BNB Chain has released a comprehensive research report examining the feasibility of migrating BNB Smart Chain (BSC) to post-quantum cryptography. The study, published on May 14, 2026, evaluates the implementation and performance implications of replacing traditional cryptographic systems like ECDSA and BLS with quantum-resistant alternatives, specifically ML-DSA-44 transaction signatures and pqSTARK aggregation for validator consensus.
The report stresses that quantum computing is not yet a real-world threat to blockchain encryption, but it takes a forward-looking approach to infrastructure resilience. Key areas assessed included post-quantum transaction signature schemes, validator signature aggregation, transaction verification flows, public key storage, and cross-region network performance under increased data loads.
Key findings show post-quantum readiness is technically achievable today but comes with significant trade-offs. In testing, transaction size ballooned from 110 bytes to approximately 2.5 KB, while block size surged from around 110 KB to nearly 2 MB. Native transfer transactions per second (TPS) dropped from 4,973 to 2,997. The primary bottleneck was not signature verification speed but the larger transaction and block sizes, which created network propagation overhead across regions. However, pqSTARK aggregation proved highly efficient, compressing validator signatures at roughly 43:1, keeping consensus-layer overhead manageable.

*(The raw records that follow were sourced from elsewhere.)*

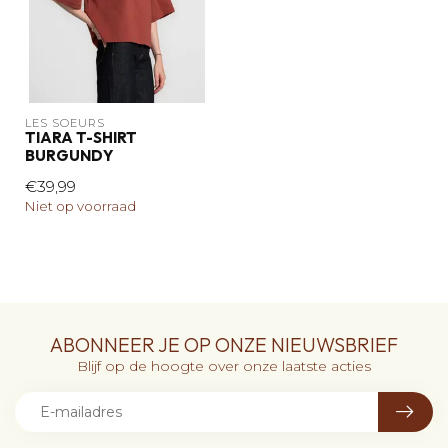
LES SOEURS
TIARA T-SHIRT
BURGUNDY
€39,99
Niet op voorraad
ABONNEER JE OP ONZE NIEUWSBRIEF
Blijf op de hoogte over onze laatste acties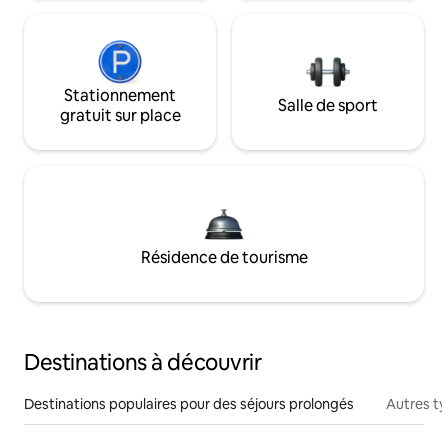
Stationnement
Salle de sport
gratuit sur place
Résidence de tourisme
Destinations à découvrir
Destinations populaires pour des séjours prolongés
Autres t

Researchers selected ML-DSA-44 over larger variants for its balance of security and practicality in high-throughput environments. The report also noted that areas like P2P handshakes and KZG commitments were outside the current scope and would require broader ecosystem coordination. BNB Chain emphasized that the work is purely research and evaluation, not a response to any immediate security threat. The full report is publicly available.